_DATA SUPPLIED_
============

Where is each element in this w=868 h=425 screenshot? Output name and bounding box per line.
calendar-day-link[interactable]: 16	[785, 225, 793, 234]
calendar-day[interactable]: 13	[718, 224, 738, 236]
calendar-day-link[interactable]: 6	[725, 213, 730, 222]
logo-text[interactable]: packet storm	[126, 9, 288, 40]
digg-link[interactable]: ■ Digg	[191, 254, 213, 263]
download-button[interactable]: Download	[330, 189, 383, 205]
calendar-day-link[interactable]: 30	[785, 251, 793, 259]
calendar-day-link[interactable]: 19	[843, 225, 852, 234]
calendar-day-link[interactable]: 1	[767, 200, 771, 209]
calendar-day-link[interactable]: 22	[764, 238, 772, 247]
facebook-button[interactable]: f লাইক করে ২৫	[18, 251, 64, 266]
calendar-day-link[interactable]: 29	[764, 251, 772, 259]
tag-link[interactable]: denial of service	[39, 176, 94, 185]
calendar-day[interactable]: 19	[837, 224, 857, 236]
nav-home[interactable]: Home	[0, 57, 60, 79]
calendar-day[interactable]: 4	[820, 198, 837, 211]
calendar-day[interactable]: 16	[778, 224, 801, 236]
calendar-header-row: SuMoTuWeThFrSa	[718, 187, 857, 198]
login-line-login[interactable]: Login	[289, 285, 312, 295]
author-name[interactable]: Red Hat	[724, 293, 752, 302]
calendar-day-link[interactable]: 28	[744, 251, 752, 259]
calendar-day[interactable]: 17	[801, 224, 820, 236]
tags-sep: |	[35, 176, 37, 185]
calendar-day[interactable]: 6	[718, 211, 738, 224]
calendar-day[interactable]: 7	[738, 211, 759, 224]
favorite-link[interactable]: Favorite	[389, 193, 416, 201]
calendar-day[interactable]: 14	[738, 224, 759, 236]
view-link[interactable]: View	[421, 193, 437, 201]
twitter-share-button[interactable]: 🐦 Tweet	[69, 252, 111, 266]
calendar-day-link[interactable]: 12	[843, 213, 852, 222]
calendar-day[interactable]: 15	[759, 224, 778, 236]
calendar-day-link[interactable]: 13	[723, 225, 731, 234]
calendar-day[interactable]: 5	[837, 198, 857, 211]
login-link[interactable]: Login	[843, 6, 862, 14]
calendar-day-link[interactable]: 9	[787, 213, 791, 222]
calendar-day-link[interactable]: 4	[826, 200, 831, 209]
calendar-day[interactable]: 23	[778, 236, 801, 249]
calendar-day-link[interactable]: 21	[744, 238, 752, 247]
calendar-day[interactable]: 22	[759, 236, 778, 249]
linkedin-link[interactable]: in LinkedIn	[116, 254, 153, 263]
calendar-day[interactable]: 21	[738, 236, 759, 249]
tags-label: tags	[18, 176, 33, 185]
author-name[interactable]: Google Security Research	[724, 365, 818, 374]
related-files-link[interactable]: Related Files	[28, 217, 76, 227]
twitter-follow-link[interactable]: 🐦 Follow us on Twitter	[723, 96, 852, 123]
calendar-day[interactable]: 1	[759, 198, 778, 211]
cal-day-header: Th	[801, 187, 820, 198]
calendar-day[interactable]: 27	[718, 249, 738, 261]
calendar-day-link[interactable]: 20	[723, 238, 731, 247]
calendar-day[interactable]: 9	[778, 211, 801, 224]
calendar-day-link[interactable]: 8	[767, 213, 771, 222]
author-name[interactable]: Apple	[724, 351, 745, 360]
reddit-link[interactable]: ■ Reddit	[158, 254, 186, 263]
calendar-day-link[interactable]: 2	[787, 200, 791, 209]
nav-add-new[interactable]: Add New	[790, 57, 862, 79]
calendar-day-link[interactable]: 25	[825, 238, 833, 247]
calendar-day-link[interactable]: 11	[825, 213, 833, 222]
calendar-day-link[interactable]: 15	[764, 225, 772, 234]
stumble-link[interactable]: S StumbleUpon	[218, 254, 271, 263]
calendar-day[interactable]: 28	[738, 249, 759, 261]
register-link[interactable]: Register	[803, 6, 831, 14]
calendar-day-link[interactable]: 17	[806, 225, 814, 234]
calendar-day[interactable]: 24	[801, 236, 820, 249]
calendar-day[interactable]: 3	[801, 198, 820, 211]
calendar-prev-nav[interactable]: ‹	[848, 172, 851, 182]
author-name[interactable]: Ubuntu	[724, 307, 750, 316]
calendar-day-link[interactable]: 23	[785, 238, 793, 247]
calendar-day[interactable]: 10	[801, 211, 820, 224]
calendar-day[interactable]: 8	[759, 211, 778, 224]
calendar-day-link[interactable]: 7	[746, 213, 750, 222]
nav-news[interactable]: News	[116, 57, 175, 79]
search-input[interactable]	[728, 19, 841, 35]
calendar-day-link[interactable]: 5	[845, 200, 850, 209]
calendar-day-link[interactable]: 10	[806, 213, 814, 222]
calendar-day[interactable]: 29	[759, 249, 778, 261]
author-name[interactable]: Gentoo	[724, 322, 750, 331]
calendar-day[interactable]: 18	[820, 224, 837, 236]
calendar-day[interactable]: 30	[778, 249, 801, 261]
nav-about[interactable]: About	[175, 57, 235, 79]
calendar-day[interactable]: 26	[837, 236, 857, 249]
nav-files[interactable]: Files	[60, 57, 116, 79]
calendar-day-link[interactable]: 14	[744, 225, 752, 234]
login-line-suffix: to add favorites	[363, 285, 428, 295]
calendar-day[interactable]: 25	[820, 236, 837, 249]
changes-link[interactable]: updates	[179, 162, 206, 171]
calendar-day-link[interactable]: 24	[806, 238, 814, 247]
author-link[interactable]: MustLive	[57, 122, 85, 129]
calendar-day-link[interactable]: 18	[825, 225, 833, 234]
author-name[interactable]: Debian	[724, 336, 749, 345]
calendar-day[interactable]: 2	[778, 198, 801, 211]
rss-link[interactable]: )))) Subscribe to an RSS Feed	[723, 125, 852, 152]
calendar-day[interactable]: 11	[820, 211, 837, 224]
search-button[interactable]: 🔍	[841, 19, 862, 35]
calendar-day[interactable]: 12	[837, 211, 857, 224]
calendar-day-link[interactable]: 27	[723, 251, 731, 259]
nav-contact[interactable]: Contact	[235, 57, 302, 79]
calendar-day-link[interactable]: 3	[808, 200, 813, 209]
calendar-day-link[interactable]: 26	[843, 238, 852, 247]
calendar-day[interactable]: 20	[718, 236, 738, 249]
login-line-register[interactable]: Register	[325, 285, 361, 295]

============

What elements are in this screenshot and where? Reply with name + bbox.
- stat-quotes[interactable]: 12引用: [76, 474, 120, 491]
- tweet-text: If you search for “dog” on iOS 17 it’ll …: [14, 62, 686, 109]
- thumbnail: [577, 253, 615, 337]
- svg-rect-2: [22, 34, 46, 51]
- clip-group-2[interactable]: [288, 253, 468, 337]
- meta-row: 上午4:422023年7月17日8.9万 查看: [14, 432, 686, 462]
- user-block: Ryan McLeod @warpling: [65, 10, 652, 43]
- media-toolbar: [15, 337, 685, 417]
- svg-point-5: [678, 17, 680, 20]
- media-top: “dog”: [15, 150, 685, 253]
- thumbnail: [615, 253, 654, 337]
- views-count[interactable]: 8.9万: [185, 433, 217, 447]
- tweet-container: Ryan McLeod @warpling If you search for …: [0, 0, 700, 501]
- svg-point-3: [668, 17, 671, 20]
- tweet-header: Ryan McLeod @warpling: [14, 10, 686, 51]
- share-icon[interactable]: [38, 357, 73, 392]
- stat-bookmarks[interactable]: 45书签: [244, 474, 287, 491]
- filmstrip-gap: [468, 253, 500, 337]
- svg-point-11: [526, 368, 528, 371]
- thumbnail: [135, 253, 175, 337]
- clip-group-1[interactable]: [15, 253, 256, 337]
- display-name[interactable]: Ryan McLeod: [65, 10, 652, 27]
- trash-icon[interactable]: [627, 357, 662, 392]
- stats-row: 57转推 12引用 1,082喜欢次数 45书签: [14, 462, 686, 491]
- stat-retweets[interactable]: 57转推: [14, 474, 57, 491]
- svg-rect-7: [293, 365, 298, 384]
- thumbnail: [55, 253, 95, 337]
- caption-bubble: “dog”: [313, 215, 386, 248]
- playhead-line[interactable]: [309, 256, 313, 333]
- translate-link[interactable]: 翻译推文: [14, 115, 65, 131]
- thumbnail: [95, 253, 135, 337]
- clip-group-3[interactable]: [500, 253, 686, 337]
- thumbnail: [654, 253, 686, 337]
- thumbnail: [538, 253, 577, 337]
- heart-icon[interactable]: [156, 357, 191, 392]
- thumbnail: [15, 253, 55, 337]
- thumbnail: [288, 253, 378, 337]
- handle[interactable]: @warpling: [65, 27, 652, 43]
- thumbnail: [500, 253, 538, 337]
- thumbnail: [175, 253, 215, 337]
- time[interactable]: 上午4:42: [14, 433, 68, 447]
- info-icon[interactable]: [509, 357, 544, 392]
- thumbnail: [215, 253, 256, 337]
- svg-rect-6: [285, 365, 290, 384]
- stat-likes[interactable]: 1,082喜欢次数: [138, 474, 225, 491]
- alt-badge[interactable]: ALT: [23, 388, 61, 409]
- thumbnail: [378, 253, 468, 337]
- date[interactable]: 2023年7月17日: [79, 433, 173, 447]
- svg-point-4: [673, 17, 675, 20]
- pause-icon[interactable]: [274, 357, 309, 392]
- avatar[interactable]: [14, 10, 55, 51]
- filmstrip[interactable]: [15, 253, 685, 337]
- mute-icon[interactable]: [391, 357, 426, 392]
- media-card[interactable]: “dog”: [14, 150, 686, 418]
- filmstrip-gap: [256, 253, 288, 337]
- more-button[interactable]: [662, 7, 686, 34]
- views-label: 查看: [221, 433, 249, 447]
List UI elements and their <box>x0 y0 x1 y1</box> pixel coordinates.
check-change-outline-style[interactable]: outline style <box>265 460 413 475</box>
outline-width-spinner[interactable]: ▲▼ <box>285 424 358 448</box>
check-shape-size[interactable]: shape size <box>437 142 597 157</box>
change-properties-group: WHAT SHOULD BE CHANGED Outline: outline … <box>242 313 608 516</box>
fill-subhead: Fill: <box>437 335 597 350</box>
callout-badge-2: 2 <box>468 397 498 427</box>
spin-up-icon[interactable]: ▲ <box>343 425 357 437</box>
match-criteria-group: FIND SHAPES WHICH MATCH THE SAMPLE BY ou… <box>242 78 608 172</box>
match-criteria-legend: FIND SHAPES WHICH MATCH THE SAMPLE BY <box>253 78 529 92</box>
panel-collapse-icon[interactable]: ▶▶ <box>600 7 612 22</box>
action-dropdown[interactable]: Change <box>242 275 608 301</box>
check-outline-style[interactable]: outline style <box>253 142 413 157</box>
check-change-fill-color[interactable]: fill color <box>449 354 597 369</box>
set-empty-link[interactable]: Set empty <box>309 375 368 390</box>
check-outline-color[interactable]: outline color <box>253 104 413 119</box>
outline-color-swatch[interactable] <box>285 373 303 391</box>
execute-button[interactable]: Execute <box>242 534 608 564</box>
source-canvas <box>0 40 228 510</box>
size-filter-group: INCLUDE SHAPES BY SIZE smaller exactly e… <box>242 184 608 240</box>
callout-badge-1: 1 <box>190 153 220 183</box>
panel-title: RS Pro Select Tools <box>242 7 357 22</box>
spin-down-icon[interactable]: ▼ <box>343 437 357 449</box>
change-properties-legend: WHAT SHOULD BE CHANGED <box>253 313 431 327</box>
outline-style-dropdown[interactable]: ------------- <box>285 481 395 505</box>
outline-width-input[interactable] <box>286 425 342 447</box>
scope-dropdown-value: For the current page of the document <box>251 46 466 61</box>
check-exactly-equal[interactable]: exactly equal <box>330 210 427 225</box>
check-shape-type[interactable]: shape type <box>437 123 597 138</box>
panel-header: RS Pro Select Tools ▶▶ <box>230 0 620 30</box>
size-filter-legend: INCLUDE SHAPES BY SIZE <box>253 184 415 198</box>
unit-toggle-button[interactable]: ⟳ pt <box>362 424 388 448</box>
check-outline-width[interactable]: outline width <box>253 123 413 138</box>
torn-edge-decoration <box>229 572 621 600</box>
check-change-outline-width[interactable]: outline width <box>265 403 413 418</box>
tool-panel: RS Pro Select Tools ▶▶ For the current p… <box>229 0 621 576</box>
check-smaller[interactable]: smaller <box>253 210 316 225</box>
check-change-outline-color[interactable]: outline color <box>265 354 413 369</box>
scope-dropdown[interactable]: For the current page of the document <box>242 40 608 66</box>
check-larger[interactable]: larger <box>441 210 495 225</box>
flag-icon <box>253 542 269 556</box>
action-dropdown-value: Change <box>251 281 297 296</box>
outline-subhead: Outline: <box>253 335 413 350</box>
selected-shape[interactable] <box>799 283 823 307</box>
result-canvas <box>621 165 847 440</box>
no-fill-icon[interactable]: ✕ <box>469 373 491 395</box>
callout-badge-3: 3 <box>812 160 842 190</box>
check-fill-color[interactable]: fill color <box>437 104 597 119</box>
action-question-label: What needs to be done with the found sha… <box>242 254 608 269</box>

============

_WHAT TO DO_
Work out how many lines in the entries contain "WHICH" and give that number alone.

_ANSWER SPACE_
2